If the objection is not groundless, we must give notice of the objection to the applicant (section 73(5) of the Land Registration Act 2002). We will then ask both parties:
- whether they wish to negotiate
- whether they consider that it may be possible to reach an agreement
If all parties respond positively, we will allow them time to settle the matter by agreement. However, as soon as it becomes clear that the two sides are unable to reach an agreement we must refer the matter to the tribunal (section 73(7) of the Land Registration Act 2002). We will do this immediately if the parties do not wish to negotiate.
The tribunal will then either:
- set a date to hear and determine the matter
- direct one of the parties to start proceedings in court. If it decides to hear the matter, further details of the procedure to be followed and of the position as to costs will be supplied by it
11. Subsequent dealings with a registered franchise
The owner of a franchise may deal with it in much the same way as other registered estates. For example, the owner may sell or lease the franchise.

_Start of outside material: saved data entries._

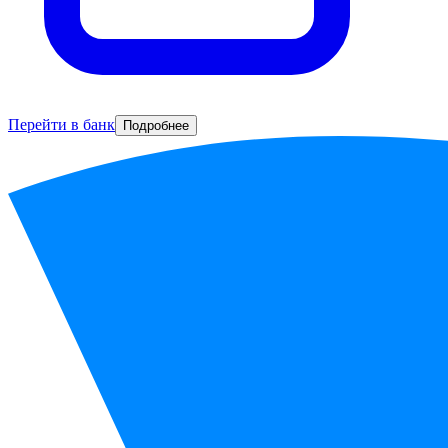
Перейти в банк
Подробнее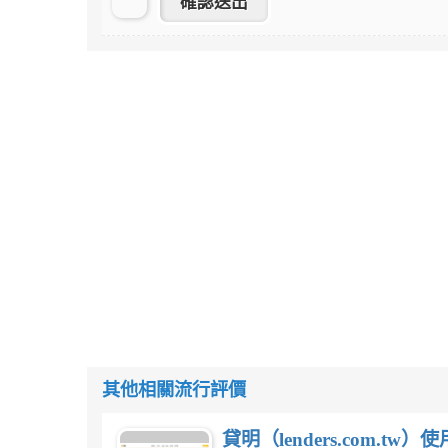
其他相關流行評價
貸明（lenders.com.t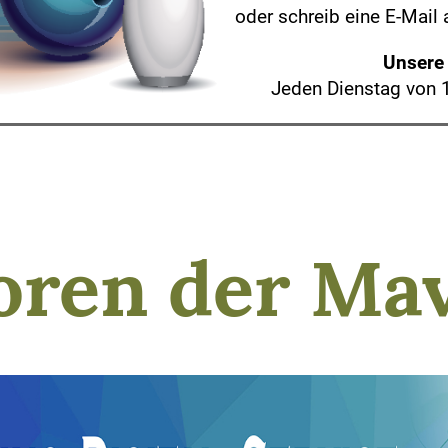
oder schreib eine E-Mail 
Unsere 
Jeden Dienstag von 
oren der Mav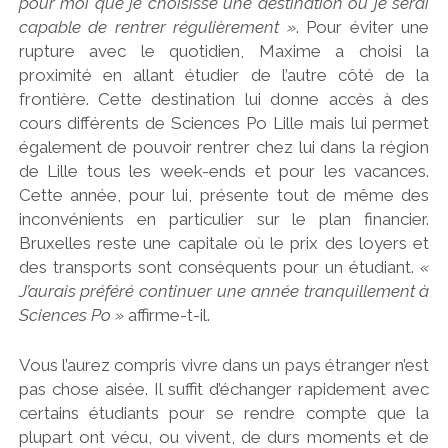
pour moi que je choisisse une destination où je serai
capable de rentrer régulièrement »
. Pour éviter une
rupture avec le quotidien, Maxime a choisi la
proximité en allant étudier de l’autre côté de la
frontière. Cette destination lui donne accès à des
cours différents de Sciences Po Lille mais lui permet
également de pouvoir rentrer chez lui dans la région
de Lille tous les week-ends et pour les vacances.
Cette année, pour lui, présente tout de même des
inconvénients en particulier sur le plan financier.
Bruxelles reste une capitale où le prix des loyers et
des transports sont conséquents pour un étudiant.
«
J’aurais préféré continuer une année tranquillement à
Sciences Po »
affirme-t-il.
Vous l’aurez compris vivre dans un pays étranger n’est
pas chose aisée. Il suffit d’échanger rapidement avec
certains étudiants pour se rendre compte que la
plupart ont vécu, ou vivent, de durs moments et de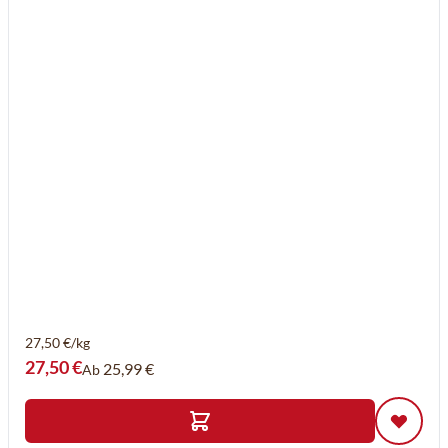
27,50 €/kg
27,50 €
25,99 €
Ab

The sale or grant of a lease of a registered franchise must be registered (section 27(2)(c) of the Land Registration Act 2002) and will not operate at law until the registration requirements have been met (section 27(1) of the Land Registration Act 2002).
If the term of the lease is for more than seven years, registration will take the usual form of opening a new title and entering notice in the register of the lessor’s title (Paragraph 4 to Schedule 2 of the Land Registration Act 2002). If the term does not exceed seven years, the registration requirement is simply that notice be entered in the lessor’s title (Paragraph 5 to Schedule 2 of the Land Registration Act 2002).
The effect of the rule of priority on dispositions of registered estates under section 29 of the Land Registration Act 2002 is altered in relation to franchises, so that a right of the Crown to forfeit the franchise is a ‘protected interest’ for the purposes of section 29(2)(a) (rule 196(2) of the Land Registration Rules 2003).